On June 3, 2022, the Securities and Exchange Commission (the “SEC”) adopted amendments that eliminate certain paper filings and instead require electronic filings via the EDGAR system. When the rules are effective, public companies will be required to electronically file their “Glossy” Annual Reports (in pdf form), Form 144 notices, and Form 11-K annual reports (including all required Inline XBRL for the financial statements and accompanying notes).
For most companies that already post a pdf of their “Glossy” Annual Report, this filing requirement will add a simple step to their annual meeting process. Companies using the “notice and access” model for distribution of their proxy materials should note that they will still be required to publish the “Glossy” Annual Report on a website other than the SEC’s EDGAR website.

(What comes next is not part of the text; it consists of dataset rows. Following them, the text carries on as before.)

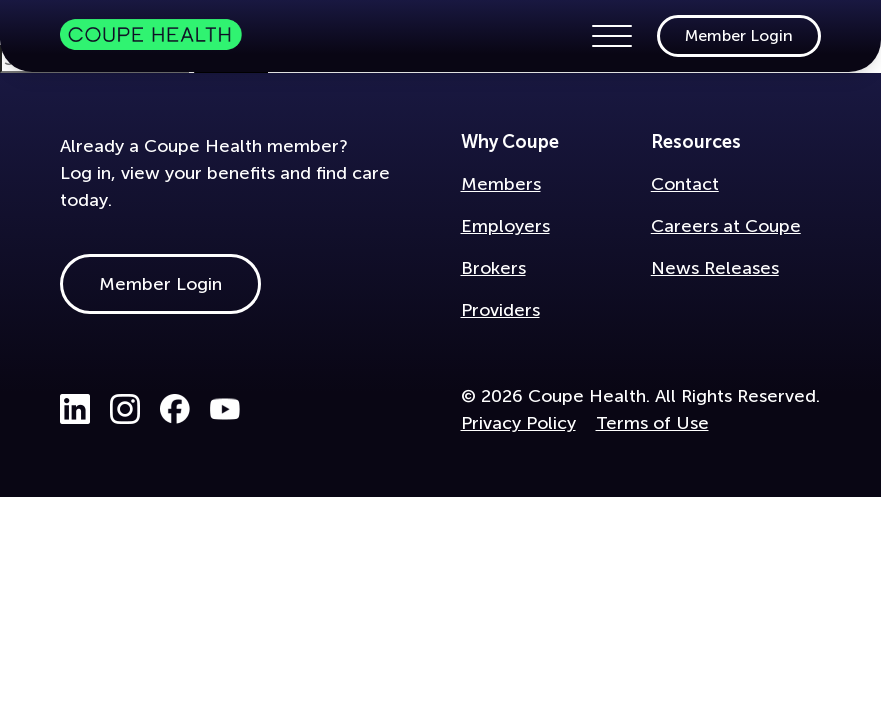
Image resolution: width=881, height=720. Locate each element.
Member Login (739, 35)
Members (501, 184)
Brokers (493, 268)
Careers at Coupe (726, 226)
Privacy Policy (518, 423)
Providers (500, 310)
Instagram (125, 409)
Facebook (175, 409)
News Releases (715, 268)
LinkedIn (75, 409)
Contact (685, 184)
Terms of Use (652, 423)
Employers (505, 226)
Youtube (225, 409)
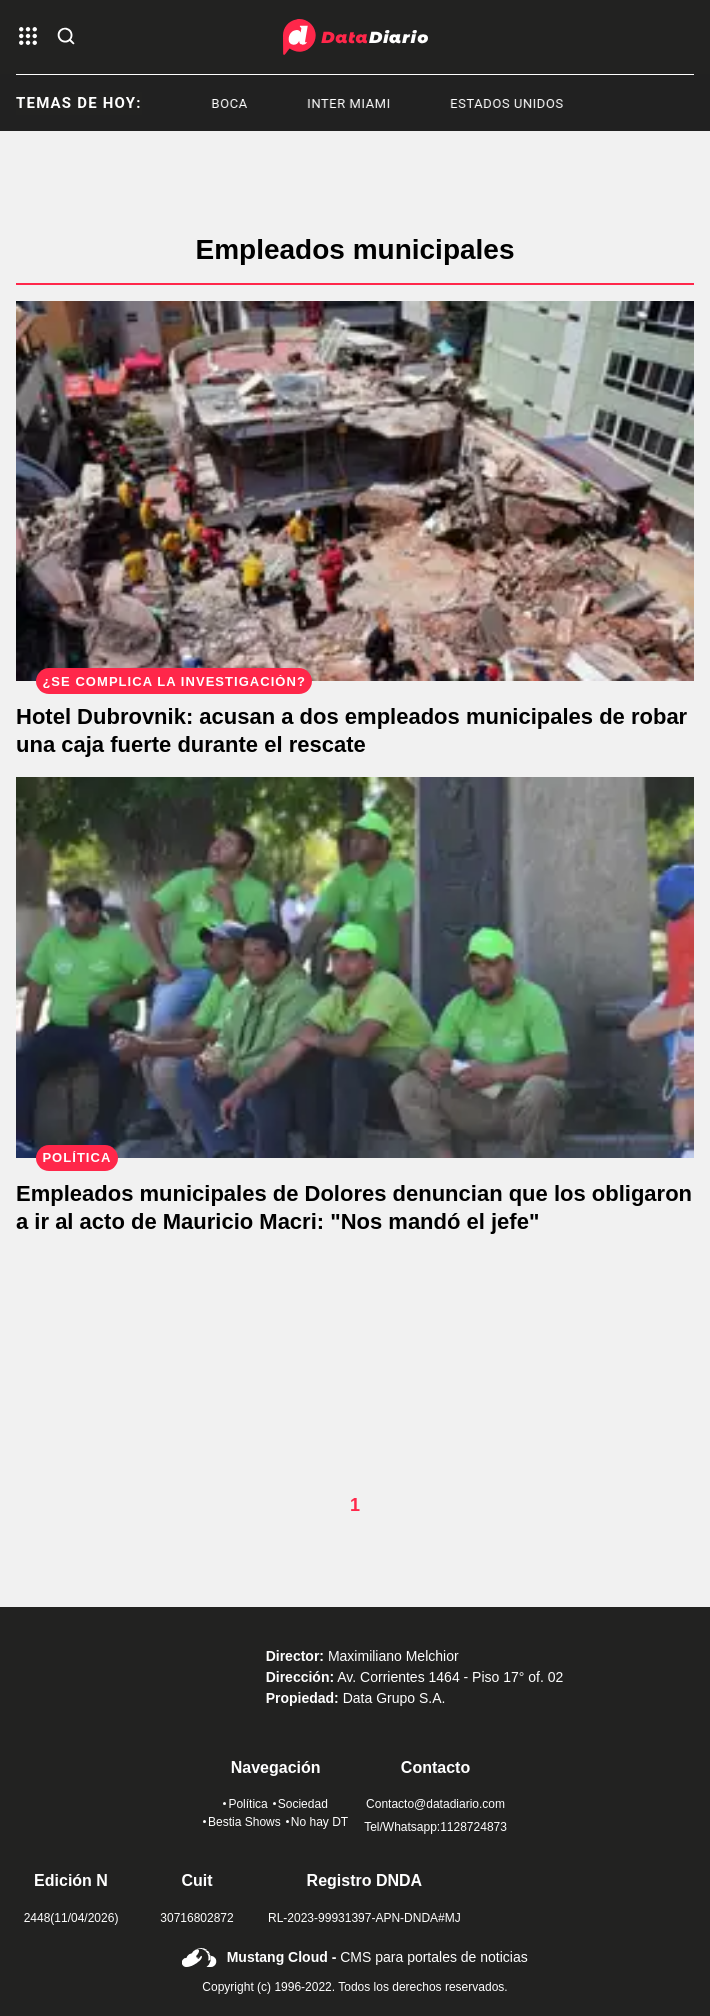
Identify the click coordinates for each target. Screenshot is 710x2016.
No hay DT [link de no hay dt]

The SEC will be providing a fillable online form for Form 144 notices, and companies should consider implementing procedural changes to ensure such notices are timely prepared and filed. Companies and others who file such notices should ensure in advance that they have active EDGAR codes for any person who may be required to file a Form 144 notice.
The new rules generally become effective 30 days after publication in the Federal Register. There is an additional six-month transition period for electronic filings of “Glossy” Annual Reports and Form 11-K annual reports (with an additional three years for compliance with Inline XBRL requirements). As a result, “Glossy” Annual Reports are expected to be electronically filed for the 2023 proxy season. Electronic filing of Form 144 notices will be required six months after the publication in the Federal Register of the SEC’s release that adopts the new version of the EDGAR Filer Manual addressing electronic filings of Form 144 (currently expected in September 2022) which will allow time for companies and others to implement any needed procedural changes.